--- Records shown ---
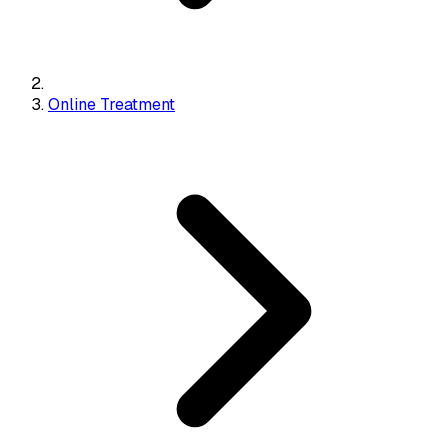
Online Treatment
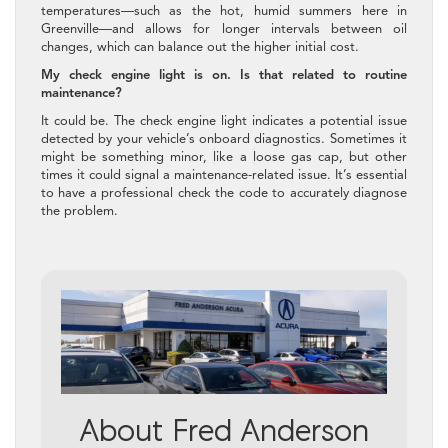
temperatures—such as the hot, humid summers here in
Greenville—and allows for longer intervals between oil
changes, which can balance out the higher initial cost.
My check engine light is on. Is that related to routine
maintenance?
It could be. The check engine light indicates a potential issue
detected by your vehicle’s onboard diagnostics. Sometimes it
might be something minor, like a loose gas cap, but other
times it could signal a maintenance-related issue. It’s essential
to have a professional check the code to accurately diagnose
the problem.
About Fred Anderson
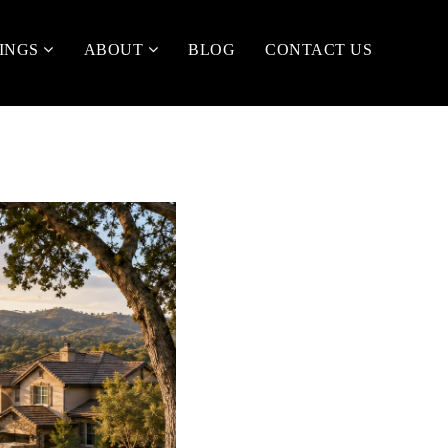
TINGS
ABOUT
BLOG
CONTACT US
---
• **Work instructions**
The required output is every line above that contains the string "check".

• **Written reply**
My check engine light is on. Is that related to routine
It could be. The check engine light indicates a potential issue
to have a professional check the code to accurately diagnose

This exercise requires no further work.